Paul Volcker and Richard Ravitch report on the fiscal crisis facing the states, with a familiar culprit involved. From the WSJ:
This state-federal program that increasingly pays for middle-class health care is the major albatross. Spending has grown faster than the economy every year since the 1960s, 7.2% annually over the last decade. It is now the largest part of state budgets—24% on average—and “the imbalance (or structural budget gap) can no longer be absorbed without significant cuts to other essential state programs like education or unpopular tax increases or both.”

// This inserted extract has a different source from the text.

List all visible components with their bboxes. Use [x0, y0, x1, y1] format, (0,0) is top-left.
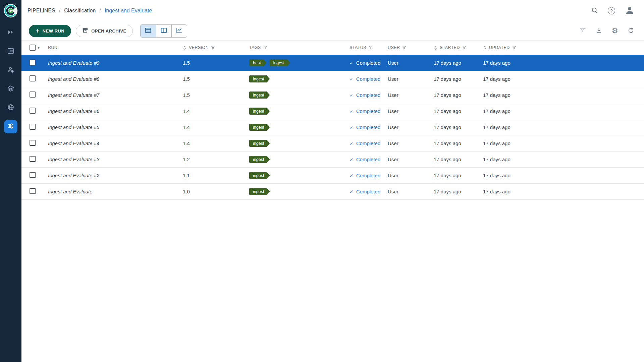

The panel also found that these costs are driven by states choosing to increase enrollment and create new benefits, rather than by rising underlying medical costs. One of four New Yorkers is on Medicaid, and 70% of the coverage is not required by federal law.
Some 29% of California’s population is in Medicaid, though it only accounts for 11.8% of the Golden State budget, well below the national average of 15.8%. But that share is so low only because California spends so much on other things too. New York spends more on Medicaid than Florida, Texas and Pennsylvania—combined.
Medicaid costs over the decade are due to jump 8.1% annually, as required by the Affordable Care Act’s expansion. Without ObamaCare, the yearly rise would still be 6.6%.
Keying off the Volcker-Ravitch report, Robert Samuelson writes on the challenge facing the states:
Created by Congress in 1965, Medicaid is hijacking state politics. Although the federal government covers a majority of costs (typically, 57 percent), the rapid rise in the states’ share compels cuts in other programs or steeper taxes. In the last decade, Medicaid spending has increased at nearly twice the rate of states’ tax revenues, notes the Volcker-Ravitch report. The pressures will only intensify as America ages. Although Medicaid serves primarily a younger population (half are children), two-thirds of its costs stem from the 25 percent of much sicker beneficiaries who are elderly and disabled, reports the Kaiser Family Foundation. An older America will raise these costs and squeeze states’ other services.
This makes no sense. It expands the bias — already entrenched at the federal level — to favor the old over the young, the past over the future. And it underlines the need to control health spending, which increasingly is the crux of the national and state budget problems. In 2011, health spending represented 27 percent of the federal budget, up from 14 percent in 1990. For states, Medicaid spending was 24 percent of spending if all state funds, including federal grants, are counted, and 17 percent if only funds from state taxes are measured.
The Obama administration’s effort to expand Medicaid has further focused attention on states’ fears. Under the Affordable Care Act, Medicaid coverage would be extended to an estimated 17 million Americans. But the Supreme Court ruled that states can’t be forced to join. Some states — headed so far by Republican governors — have indicated they won’t, fearing the added costs. Although the federal government will initially cover those costs, it’s reasonable to worry that some future deficit-reduction package might shift more spending to states.